# Logistic Regression – Binary Classification with Evaluation Metrics

This notebook demonstrates a simple **Logistic Regression** model for binary classification.
- Train a model on synthetic data
- Predict labels on a test set
- Evaluate performance using:
  - Confusion Matrix
  - Accuracy, Precision, Recall, F1 Score
  - Visual summary of these metrics


In [None]:
import numpy as np
import pandas as pd
import matplotlib.pyplot as plt
import seaborn as sns
from sklearn.datasets import make_classification
from sklearn.linear_model import LogisticRegression
from sklearn.model_selection import train_test_split
from sklearn.metrics import (
    confusion_matrix,
    classification_report,
    ConfusionMatrixDisplay,
    accuracy_score,
    precision_score,
    recall_score,
    f1_score
)

In [None]:
# Create binary classification dataset
X, y = make_classification(
    n_samples=500, n_features=4, n_informative=3, n_redundant=0,
    random_state=42
)

# Split into training and test sets
X_train, X_test, y_train, y_test = train_test_split(X, y, test_size=0.3, random_state=42)

In [None]:
# Train logistic regression model
model = LogisticRegression()
model.fit(X_train, y_train)

# Predict
y_pred = model.predict(X_test)

In [None]:
# Confusion matrix
cm = confusion_matrix(y_test, y_pred)
disp = ConfusionMatrixDisplay(confusion_matrix=cm)
disp.plot(cmap="Blues")
plt.title("Confusion Matrix")
plt.show()

In [None]:
# Print classification report
print("Classification Report:")
print(classification_report(y_test, y_pred, digits=3))

# Extract scores for visualization
acc = accuracy_score(y_test, y_pred)
prec = precision_score(y_test, y_pred)
rec = recall_score(y_test, y_pred)
f1 = f1_score(y_test, y_pred)

metrics = pd.DataFrame({
    'Metric': ['Accuracy', 'Precision', 'Recall', 'F1 Score'],
    'Score': [acc, prec, rec, f1]
})

In [None]:
# Plot evaluation metrics
plt.figure(figsize=(8, 5))
sns.barplot(x='Metric', y='Score', data=metrics, palette='viridis')
plt.ylim(0, 1.05)
plt.title("Evaluation Metrics – Logistic Regression")
plt.ylabel("Score")
plt.tight_layout()
plt.show()


## Interpretation & Insights

- **Confusion Matrix**: Shows how many predictions were correct (diagonal) vs. incorrect (off-diagonal).
- **Accuracy**: Overall correctness of the model.
- **Precision**: How many predicted positives were actually correct.
- **Recall**: How well the model captures all actual positives.
- **F1 Score**: Harmonic mean of precision and recall — useful when classes are imbalanced.
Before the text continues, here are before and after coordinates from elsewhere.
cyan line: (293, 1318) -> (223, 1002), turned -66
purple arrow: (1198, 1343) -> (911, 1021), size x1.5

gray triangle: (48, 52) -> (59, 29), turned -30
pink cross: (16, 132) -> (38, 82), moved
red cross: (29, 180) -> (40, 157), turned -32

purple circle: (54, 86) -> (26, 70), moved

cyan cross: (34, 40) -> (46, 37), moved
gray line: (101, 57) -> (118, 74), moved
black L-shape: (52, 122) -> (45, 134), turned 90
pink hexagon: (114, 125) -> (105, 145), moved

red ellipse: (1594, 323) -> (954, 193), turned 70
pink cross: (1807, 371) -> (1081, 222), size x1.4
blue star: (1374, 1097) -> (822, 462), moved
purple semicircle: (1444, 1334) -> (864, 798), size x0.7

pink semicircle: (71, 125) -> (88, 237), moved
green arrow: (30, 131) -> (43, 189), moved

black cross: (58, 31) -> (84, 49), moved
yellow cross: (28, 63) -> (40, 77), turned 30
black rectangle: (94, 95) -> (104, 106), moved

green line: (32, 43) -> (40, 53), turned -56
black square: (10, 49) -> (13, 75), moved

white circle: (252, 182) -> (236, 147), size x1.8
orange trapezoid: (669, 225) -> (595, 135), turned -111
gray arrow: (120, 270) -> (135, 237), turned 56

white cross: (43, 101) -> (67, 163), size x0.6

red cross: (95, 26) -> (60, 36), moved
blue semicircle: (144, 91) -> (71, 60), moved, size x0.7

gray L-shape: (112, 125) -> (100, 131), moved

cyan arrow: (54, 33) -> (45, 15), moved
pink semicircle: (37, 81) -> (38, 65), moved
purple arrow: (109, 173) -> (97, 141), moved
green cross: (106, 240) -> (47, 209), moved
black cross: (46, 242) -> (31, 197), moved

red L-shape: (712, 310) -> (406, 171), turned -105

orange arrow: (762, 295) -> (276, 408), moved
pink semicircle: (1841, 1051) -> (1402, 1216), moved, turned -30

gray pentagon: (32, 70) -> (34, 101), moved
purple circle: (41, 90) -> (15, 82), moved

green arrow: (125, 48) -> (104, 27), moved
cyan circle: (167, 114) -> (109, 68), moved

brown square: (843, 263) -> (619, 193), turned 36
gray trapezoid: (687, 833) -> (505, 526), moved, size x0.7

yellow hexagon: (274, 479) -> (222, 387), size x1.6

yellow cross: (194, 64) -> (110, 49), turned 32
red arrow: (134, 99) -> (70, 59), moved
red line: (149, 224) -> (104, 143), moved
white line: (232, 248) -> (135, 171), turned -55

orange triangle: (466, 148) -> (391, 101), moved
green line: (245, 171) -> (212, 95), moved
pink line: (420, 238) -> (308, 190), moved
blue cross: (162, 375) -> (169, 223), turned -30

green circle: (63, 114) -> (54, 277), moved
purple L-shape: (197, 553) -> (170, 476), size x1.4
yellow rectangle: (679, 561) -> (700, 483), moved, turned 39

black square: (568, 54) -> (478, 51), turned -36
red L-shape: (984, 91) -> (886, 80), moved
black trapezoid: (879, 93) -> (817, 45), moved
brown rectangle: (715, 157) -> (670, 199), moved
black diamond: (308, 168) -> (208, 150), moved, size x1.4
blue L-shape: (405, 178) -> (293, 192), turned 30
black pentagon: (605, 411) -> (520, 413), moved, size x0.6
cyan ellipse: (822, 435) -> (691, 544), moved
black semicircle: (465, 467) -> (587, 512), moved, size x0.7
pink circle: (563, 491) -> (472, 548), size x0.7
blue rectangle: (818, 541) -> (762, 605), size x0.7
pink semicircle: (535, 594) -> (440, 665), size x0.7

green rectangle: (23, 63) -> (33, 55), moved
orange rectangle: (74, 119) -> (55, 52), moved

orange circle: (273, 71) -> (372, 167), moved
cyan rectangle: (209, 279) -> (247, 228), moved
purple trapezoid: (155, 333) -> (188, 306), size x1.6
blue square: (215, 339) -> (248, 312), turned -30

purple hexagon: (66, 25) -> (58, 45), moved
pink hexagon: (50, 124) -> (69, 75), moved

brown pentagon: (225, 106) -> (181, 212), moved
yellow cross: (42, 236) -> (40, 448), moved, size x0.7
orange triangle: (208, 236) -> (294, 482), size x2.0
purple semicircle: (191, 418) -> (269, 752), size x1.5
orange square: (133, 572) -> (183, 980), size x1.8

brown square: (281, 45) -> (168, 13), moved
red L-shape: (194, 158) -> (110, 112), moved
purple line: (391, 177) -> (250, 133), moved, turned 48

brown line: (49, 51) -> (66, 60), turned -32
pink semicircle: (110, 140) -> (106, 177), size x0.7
> If **precision is high** and **recall is low**, the model is conservative (avoids false positives).  
> If **recall is high** but **precision is low**, the model is aggressive (catches more positives but with false alarms).

This helps guide decisions about **threshold tuning**, **model adjustments**, or **business risk tolerance**.